While safety has always had an impact on the bottom line, from a variety of angles, safety professionals have not always had a voice in the boardroom.
Part of the problem, according to Kathy Seabrook, president of Global Solutions Inc., is how safety professionals use language. “Your C-suite is used to the concept of risk,” Seabrook explained during a session in the Compliance Track at the 2016 Safety Leadership Conference. “However EHS comes from a viewpoint of hazard. We need to view our domain as risk as it's risk that gets the attention of the board.”
Seabrook suggests positioning the health and safety function in terms of materiality. This concept, which means information necessary to make a sound decision, is embedded in the investment community, and is thus an important tool in any executive suite. Safety professionals should be talking about how human capital is material to the organization. In fact Seabrook points out that studies show that a company is only able to capture 70% of an employee’s capability and strives to capture the other 30%.
It’s these types of statistics that the board is focusing on, said Steve Davis, president of GRM Inc. at the conference. “The board is looking at financial performance as measured by KPI,” Davis explained. “I tell safety folks they need to understand the business functions of the company and be able to speak to that.”
And risk is something that needs to be communicated. Looking at the next few months Davis mentioned a few risk:
- Election -- Business will be affected based on the regulatory environment. He tells safety profession to educate senior management on the regulatory issue sin the U.S. as well as Europe and the Pacific Rim.
- Terrorism – How will this affect the operations of your company? Have you communicated this to your senior management team?

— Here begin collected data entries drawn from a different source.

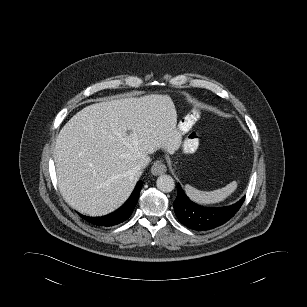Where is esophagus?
Listing matches in <instances>:
<instances>
[{
    "label": "esophagus",
    "instance_id": "esophagus-1",
    "mask_svg": "<svg viewBox=\"0 0 307 307\" xmlns=\"http://www.w3.org/2000/svg\"><path fill=\"white\" fill-rule=\"evenodd\" d=\"M167 168L163 161L157 160L151 167V173L155 176L164 174Z\"/></svg>",
    "mask_w": 307,
    "mask_h": 307
}]
</instances>
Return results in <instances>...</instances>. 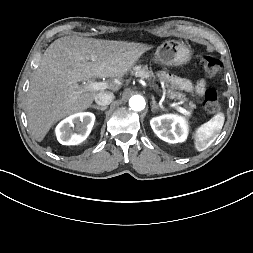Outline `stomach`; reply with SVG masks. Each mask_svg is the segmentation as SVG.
Here are the masks:
<instances>
[{
	"label": "stomach",
	"instance_id": "1",
	"mask_svg": "<svg viewBox=\"0 0 253 253\" xmlns=\"http://www.w3.org/2000/svg\"><path fill=\"white\" fill-rule=\"evenodd\" d=\"M190 48L181 41L169 40L161 44L156 51L157 60L166 66H181L191 60Z\"/></svg>",
	"mask_w": 253,
	"mask_h": 253
}]
</instances>
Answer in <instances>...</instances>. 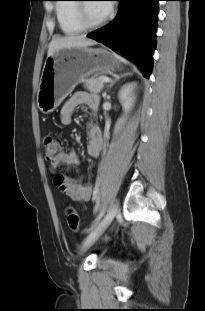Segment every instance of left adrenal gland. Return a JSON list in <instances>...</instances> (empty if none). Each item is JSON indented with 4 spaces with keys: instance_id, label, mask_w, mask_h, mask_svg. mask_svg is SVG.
Segmentation results:
<instances>
[{
    "instance_id": "left-adrenal-gland-1",
    "label": "left adrenal gland",
    "mask_w": 205,
    "mask_h": 311,
    "mask_svg": "<svg viewBox=\"0 0 205 311\" xmlns=\"http://www.w3.org/2000/svg\"><path fill=\"white\" fill-rule=\"evenodd\" d=\"M128 75H132V72H127V73L118 75V76L110 83V85L107 87V90H109L110 88H112V86H113L117 81H119L120 78H123V77L128 76Z\"/></svg>"
}]
</instances>
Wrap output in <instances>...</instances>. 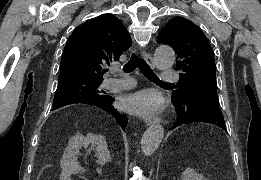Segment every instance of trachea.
Listing matches in <instances>:
<instances>
[{
  "instance_id": "trachea-1",
  "label": "trachea",
  "mask_w": 261,
  "mask_h": 180,
  "mask_svg": "<svg viewBox=\"0 0 261 180\" xmlns=\"http://www.w3.org/2000/svg\"><path fill=\"white\" fill-rule=\"evenodd\" d=\"M136 68H139L141 73H143V75L151 82L158 84H168V82H163L157 77V75L153 72L144 59L139 58L135 53H133L130 60L124 65L123 71L125 73H131Z\"/></svg>"
}]
</instances>
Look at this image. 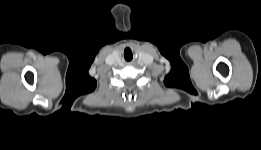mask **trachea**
Returning a JSON list of instances; mask_svg holds the SVG:
<instances>
[{
	"instance_id": "1",
	"label": "trachea",
	"mask_w": 261,
	"mask_h": 150,
	"mask_svg": "<svg viewBox=\"0 0 261 150\" xmlns=\"http://www.w3.org/2000/svg\"><path fill=\"white\" fill-rule=\"evenodd\" d=\"M124 55H125V53H124ZM125 57H126V55H125ZM132 57V54H131V52H130V58ZM127 58V57H126Z\"/></svg>"
}]
</instances>
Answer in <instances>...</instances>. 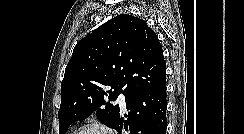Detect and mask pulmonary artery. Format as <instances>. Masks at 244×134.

- Violence in the Workplace – A growing problem that must be addressed with specific policies and procedures.
- Changing business climate – Mergers and divestitures can have profound effects on the organization.
Other risks that might be overlooked but are essential to the health of the company is that of its reputation in the market. And often it’s the safety element, via an OSHA incident, that can forever change the market’s view, and financial viability of the company.
“If you do your job right you are a non-issue for your company,” says Davis. “A company doesn’t often realize how important tending to health and safety issues is. Having a safety problem can cost a company its reputation and life.”